UCD agronomy specialist Dr Tom McCabe told delegates attending the recent Alltech Crop Science seminar that achieving the highest levels of productivity through consistent excellence in crop management remains the key goal for every Irish tillage farmer.
“Yes, grass is our most important crop and there is tremendous potential to improve our grassland productivity. However, wheat yields 20 tonne per hectare are achievable in the future,” he explained
“At the present time, however, wheat yields are plateauing around the world. Possibly, this is due, in part, to the years of tricky weather that North Western Europe has been endured, going back to 2007. However, it is expected that the recent slow-down in the technological developments associated with wheat production will be reversed over the coming years.
“In contrast, new technologies and genetics are delivering for crops such as Oilseed Rape and winter barley. The reality is that winter rape crops have the potential to deliver yields of up to five tonnes per hectare.
“We should be growing more rape in this country. But for some reason, it is a crop which local tillage farmers in this country do not like growing.”
He said that most Irish cereal growers regard 1984 as the high water mark from a production point of view. And the good news is that we may well be on track to enjoy another record year in 2014, where yields are concerned.
“I have walked a number of wheat and barley crops over recent weeks. Yes, disease pressure was high during that changeable period of weather in May. However, the recent dry spell has helped boost crops’ yield potential immensely.”
Looking to the future, Tom McCabe believes that the consistent application of high level management systems will be the key driver for tillage farming in Ireland.
“Farmers must be in a position to deal with variations in yield from year to year. Price fluctuation will be another challenge to contend with. High periods of low prices are not unknown.

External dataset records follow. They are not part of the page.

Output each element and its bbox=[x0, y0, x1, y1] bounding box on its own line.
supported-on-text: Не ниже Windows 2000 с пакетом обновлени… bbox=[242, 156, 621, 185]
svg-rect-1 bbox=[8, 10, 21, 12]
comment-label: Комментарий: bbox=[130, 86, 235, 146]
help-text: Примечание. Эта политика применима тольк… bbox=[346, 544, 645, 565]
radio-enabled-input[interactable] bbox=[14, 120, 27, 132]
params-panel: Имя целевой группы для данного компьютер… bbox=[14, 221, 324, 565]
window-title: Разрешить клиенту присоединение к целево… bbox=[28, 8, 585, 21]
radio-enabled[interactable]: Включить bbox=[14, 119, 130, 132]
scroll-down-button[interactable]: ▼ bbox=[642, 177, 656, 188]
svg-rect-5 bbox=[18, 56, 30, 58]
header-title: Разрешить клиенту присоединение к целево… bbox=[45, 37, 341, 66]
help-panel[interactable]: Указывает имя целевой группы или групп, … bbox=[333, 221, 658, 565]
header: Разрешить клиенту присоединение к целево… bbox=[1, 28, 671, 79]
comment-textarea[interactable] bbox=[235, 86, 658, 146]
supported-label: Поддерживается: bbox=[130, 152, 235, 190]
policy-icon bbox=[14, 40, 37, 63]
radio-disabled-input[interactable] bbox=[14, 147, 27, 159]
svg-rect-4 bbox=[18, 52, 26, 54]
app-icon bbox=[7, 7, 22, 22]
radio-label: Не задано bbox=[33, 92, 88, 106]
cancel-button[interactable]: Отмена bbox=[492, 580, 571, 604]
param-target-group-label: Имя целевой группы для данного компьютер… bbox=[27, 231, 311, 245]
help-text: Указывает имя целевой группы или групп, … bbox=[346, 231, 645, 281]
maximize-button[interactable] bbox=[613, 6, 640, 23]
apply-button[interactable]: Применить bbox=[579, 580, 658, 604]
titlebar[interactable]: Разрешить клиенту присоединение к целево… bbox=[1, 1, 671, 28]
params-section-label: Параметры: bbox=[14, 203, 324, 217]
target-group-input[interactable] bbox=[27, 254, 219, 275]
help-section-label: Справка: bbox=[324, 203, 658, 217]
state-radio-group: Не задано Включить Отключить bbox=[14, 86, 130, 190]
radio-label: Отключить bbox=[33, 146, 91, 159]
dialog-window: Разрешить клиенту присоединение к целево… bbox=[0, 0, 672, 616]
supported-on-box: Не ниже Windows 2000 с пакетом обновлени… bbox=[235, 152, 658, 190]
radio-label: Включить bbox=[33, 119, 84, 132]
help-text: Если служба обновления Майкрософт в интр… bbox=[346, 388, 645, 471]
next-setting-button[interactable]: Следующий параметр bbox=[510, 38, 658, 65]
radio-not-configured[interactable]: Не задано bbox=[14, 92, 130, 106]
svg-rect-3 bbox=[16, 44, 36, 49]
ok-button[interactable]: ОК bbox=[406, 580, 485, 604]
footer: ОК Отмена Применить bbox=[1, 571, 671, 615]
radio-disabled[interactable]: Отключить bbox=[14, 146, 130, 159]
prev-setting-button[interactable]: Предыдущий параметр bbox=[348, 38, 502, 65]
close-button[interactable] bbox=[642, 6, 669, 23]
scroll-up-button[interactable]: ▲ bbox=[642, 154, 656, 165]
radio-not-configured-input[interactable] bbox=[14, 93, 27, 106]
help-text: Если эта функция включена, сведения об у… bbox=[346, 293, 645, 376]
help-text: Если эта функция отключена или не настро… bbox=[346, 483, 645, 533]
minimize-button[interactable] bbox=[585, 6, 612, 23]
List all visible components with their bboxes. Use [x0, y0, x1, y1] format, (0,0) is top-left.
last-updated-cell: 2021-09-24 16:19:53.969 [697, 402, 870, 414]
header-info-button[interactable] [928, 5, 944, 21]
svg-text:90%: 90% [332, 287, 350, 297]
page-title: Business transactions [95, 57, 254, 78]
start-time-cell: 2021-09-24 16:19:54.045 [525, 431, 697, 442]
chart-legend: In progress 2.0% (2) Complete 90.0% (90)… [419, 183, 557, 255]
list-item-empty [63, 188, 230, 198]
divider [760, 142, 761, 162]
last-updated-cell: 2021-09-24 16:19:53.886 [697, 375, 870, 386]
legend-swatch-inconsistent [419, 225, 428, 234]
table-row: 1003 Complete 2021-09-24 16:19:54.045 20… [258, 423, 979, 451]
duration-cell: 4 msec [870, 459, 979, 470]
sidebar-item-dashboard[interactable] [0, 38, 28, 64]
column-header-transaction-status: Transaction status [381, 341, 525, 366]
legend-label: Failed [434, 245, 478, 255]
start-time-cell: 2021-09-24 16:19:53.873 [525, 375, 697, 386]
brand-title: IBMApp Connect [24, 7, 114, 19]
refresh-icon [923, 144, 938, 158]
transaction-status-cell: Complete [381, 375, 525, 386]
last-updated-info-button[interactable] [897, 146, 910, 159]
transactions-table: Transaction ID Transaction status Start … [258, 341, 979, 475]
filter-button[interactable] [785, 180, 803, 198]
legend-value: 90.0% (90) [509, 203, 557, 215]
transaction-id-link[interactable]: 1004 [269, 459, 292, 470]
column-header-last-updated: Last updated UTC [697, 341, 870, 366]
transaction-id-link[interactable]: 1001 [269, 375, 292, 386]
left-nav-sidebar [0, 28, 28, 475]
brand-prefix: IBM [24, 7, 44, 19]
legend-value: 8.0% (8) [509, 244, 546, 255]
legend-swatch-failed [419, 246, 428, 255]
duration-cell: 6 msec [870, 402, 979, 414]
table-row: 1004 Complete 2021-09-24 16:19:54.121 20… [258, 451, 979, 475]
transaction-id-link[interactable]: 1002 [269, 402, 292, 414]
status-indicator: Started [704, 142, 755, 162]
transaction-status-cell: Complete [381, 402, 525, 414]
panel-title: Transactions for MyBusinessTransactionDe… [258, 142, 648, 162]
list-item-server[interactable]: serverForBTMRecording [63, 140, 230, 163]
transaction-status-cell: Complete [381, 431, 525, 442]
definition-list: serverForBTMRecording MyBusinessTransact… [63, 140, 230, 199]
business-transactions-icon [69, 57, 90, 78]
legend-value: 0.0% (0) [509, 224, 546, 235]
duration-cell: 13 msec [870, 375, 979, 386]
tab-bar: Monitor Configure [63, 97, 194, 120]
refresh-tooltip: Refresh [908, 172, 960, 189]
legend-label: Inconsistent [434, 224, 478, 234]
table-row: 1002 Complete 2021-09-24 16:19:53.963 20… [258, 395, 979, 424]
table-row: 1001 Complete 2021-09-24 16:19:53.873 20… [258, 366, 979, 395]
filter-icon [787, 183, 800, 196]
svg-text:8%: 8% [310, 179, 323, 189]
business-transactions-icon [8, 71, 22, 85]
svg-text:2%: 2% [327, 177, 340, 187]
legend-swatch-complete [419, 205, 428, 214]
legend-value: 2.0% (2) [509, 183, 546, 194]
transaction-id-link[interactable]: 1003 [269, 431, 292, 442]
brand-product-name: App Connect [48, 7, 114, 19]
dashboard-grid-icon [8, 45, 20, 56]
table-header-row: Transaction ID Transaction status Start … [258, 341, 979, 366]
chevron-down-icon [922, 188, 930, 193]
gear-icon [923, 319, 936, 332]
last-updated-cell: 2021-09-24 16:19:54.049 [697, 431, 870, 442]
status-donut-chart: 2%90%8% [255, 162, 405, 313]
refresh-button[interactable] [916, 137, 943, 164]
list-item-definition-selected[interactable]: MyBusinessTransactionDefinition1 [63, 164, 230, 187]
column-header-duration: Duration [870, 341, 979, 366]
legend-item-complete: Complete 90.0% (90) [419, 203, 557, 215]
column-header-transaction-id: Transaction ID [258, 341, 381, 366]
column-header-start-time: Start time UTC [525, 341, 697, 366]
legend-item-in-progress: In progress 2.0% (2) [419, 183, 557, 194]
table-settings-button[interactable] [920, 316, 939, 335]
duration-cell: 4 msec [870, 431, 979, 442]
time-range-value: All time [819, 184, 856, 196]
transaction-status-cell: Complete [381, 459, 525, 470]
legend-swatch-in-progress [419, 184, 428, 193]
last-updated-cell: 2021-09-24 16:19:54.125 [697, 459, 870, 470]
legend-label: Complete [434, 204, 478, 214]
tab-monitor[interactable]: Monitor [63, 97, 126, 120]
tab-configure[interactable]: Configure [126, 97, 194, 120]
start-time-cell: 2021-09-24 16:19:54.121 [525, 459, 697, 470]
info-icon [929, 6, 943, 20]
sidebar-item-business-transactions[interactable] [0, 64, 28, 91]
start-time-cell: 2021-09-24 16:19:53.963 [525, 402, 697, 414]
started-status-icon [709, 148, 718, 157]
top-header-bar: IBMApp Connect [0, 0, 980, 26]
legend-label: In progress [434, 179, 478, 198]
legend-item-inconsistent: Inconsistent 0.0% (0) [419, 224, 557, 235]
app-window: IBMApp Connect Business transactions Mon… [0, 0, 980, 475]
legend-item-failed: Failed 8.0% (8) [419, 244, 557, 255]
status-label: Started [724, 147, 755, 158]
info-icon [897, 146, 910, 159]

In fact, good yields but lower prices may well be the main outcome of this year’s harvest,” he suggested.
The UCD crops specialist pointed out that weather plays a key role in determining yields in countries around the world. “On the whole, Ireland has a good climate to grow crops such as wheat, barley, oats and potatoes. We have excellent tillage soils in many areas. The weaknesses associated with crop production in this country include our high production costs and the fact that such a high proportion of our crops are grown on rented land.”
Commenting on the agronomic challenges now confronting Irish tillage farmers, Tom said that growers need to include more non cereal break crops in their rotations and added:
“Weed and disease control are fast becoming crisis issues on many farms. Black Grass in the UK is a horror scenario. No effective control measures are now available. And here in Ireland Sterile Broom is a growing control management issue.
“Where crop disease prevention chemistries are concerned, again we are running out of options. The number of management tools available to growers is fast diminishing with fungal resistance now the real challenge that confronts us.
“We need to look at integrated pest management strategies that can be implemented over a ten year period. And within this scenario farmers may well have to accept the reality that maintaining crop diseases at manageable levels is the future!”